++++ Given data ++++

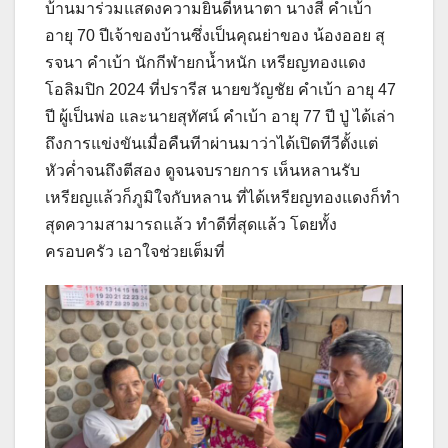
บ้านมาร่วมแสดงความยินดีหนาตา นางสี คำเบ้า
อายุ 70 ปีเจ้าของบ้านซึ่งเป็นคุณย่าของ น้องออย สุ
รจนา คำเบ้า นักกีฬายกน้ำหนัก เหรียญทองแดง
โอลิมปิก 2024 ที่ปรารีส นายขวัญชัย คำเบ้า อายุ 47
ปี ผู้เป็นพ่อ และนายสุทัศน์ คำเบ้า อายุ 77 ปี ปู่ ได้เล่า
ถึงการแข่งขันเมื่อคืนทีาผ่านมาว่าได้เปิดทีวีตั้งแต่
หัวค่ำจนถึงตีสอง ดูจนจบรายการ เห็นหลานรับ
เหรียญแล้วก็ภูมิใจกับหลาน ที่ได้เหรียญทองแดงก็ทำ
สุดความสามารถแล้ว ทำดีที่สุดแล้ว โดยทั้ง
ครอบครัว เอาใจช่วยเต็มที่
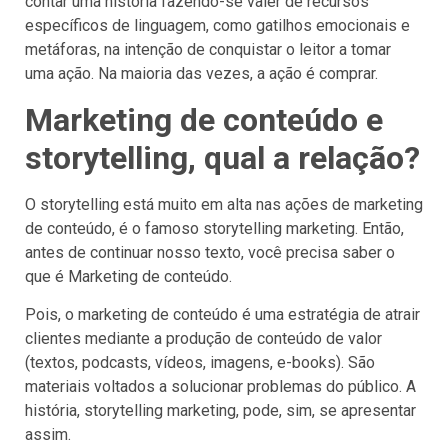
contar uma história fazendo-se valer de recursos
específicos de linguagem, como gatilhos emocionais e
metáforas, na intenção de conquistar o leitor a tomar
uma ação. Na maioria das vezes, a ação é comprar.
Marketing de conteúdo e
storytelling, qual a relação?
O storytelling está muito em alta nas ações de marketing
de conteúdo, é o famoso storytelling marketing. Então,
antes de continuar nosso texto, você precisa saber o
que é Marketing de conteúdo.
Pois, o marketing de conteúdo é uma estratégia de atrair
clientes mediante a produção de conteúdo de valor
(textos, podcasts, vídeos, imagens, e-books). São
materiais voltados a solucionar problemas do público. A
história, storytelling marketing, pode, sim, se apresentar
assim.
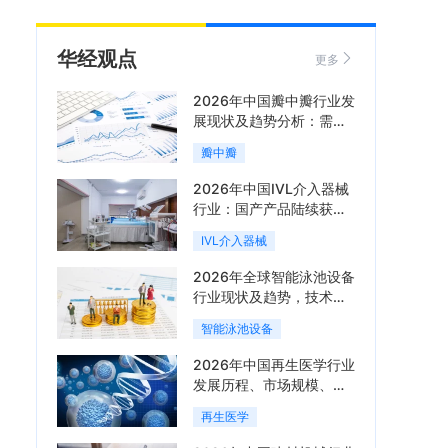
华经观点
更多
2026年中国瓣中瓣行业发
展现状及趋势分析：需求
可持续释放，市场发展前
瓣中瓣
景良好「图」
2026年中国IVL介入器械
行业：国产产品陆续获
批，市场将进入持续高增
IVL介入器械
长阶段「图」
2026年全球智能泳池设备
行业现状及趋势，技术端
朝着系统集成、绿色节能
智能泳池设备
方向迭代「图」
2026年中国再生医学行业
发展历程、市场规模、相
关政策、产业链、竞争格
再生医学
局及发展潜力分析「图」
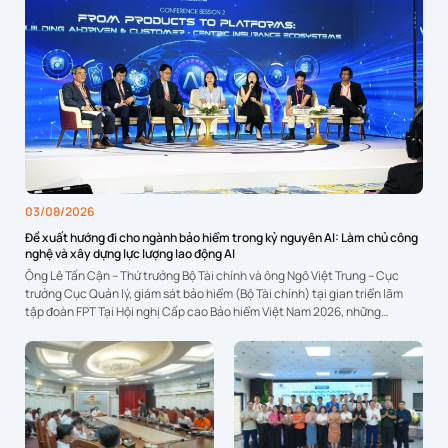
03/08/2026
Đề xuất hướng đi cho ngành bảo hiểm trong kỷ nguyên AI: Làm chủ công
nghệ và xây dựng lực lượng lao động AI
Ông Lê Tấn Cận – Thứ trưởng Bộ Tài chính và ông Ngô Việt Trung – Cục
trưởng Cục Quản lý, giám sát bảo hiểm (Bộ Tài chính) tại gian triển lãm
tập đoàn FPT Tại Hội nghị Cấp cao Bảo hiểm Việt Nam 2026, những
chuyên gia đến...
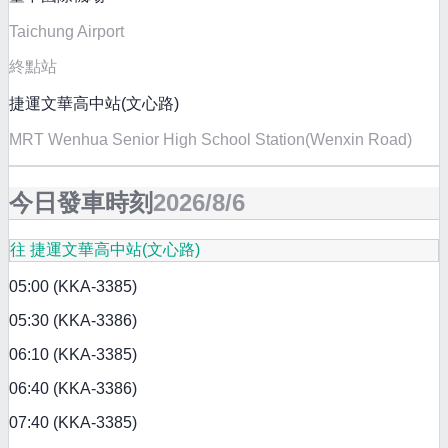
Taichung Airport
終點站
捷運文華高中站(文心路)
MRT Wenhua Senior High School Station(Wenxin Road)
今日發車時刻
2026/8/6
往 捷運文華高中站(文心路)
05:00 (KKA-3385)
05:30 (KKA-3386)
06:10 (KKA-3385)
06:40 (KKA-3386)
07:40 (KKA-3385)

++++

> **What you should do**
Copy each line above where the string "hiểm" occurs.

> **Output for this exercise**
Đề xuất hướng đi cho ngành bảo hiểm trong kỷ nguyên AI: Làm chủ công
trưởng Cục Quản lý, giám sát bảo hiểm (Bộ Tài chính) tại gian triển lãm
tập đoàn FPT Tại Hội nghị Cấp cao Bảo hiểm Việt Nam 2026, những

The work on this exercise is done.